Your answer should consist of each line from the data below that contains "spend".

_ _ _ _ _ _ _

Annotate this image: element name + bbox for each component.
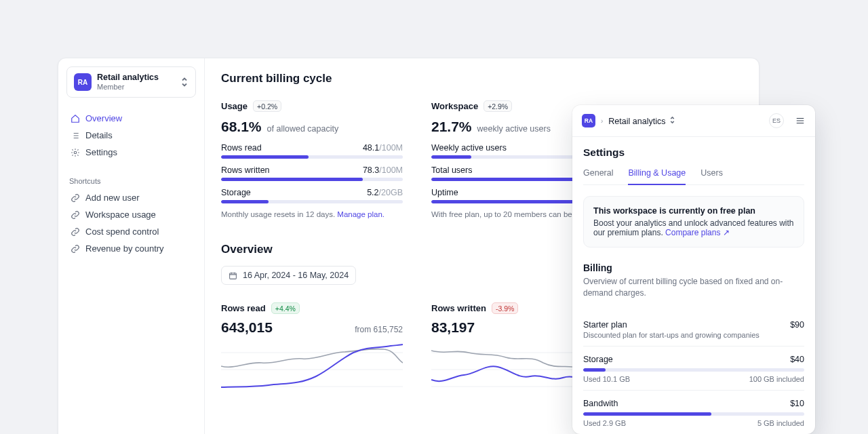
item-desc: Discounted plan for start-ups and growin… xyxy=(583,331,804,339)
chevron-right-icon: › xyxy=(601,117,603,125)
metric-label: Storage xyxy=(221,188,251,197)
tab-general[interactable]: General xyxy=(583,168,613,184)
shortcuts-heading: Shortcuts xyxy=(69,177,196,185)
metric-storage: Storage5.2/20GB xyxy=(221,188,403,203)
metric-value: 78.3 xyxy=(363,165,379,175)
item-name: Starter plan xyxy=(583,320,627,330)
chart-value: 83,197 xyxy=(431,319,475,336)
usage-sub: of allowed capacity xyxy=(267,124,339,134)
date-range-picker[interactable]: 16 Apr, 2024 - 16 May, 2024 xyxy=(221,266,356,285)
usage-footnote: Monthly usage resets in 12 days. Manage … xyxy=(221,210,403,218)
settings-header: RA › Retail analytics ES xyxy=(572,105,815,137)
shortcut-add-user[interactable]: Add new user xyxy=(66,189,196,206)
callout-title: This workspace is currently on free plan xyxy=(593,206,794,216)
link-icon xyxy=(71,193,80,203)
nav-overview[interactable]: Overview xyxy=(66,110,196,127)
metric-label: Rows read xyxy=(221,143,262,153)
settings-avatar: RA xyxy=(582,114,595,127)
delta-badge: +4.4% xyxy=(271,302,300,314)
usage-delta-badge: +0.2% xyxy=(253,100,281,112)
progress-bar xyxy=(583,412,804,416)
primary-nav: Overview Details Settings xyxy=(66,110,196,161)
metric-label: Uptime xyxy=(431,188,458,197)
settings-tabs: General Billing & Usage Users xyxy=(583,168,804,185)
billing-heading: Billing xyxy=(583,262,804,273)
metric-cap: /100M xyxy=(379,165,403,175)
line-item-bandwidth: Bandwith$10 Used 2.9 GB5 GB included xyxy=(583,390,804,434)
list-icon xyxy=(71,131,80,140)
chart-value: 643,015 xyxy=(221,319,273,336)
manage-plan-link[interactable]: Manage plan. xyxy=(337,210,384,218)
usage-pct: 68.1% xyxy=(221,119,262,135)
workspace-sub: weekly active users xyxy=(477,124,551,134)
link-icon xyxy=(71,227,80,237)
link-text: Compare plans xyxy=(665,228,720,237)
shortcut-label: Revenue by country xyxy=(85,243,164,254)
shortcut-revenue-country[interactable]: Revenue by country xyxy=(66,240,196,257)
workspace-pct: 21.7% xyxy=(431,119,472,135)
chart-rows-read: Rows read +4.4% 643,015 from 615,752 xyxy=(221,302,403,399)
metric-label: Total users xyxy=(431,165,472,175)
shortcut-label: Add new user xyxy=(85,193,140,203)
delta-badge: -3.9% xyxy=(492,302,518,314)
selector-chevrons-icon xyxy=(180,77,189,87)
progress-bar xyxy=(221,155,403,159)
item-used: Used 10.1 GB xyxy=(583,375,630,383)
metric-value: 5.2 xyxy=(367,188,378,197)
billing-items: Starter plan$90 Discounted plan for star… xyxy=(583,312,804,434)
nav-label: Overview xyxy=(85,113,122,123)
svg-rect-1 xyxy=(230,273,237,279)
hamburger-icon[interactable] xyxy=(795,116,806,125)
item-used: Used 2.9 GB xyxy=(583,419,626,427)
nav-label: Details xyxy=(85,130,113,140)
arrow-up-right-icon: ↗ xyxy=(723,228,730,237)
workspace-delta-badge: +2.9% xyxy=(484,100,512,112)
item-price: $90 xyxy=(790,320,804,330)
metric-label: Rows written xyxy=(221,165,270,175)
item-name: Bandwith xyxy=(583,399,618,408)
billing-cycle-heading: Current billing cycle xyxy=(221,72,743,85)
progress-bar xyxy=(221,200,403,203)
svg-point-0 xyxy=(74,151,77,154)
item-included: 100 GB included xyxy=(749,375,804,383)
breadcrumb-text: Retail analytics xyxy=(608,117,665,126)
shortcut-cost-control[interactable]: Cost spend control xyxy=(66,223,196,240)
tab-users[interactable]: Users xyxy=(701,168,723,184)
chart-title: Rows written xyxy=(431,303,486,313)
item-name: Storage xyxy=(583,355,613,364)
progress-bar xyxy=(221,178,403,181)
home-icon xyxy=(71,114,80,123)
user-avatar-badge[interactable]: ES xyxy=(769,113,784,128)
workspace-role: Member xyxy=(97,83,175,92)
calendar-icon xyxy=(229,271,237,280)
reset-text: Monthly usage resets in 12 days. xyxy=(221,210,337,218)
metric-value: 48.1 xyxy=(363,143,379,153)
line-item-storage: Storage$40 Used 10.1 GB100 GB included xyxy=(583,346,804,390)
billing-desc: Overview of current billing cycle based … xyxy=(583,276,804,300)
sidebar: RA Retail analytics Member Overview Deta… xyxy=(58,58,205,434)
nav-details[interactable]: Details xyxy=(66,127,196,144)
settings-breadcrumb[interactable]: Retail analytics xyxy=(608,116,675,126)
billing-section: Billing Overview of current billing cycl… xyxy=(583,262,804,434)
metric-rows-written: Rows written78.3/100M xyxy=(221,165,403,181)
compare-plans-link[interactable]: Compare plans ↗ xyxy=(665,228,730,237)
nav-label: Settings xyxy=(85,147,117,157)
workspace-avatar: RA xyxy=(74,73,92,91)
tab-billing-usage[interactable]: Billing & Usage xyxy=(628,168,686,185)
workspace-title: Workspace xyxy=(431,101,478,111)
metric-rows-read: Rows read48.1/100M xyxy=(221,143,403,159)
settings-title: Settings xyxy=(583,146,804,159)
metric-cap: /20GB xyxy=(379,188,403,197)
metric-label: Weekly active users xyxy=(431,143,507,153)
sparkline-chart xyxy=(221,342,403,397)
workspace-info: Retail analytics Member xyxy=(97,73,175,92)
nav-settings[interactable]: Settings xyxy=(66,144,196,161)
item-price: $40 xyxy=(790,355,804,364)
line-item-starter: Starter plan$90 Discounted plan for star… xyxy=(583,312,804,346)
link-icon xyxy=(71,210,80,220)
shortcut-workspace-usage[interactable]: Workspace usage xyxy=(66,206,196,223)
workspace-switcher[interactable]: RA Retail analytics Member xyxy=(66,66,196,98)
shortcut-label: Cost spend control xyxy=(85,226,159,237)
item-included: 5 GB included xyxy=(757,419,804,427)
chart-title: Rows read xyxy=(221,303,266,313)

_ _ _ _ _ _ _

**Solution to this exercise:**
shortcut-cost-control[interactable]: Cost spend control xyxy=(66,223,196,240)
shortcut-label: Cost spend control xyxy=(85,226,159,237)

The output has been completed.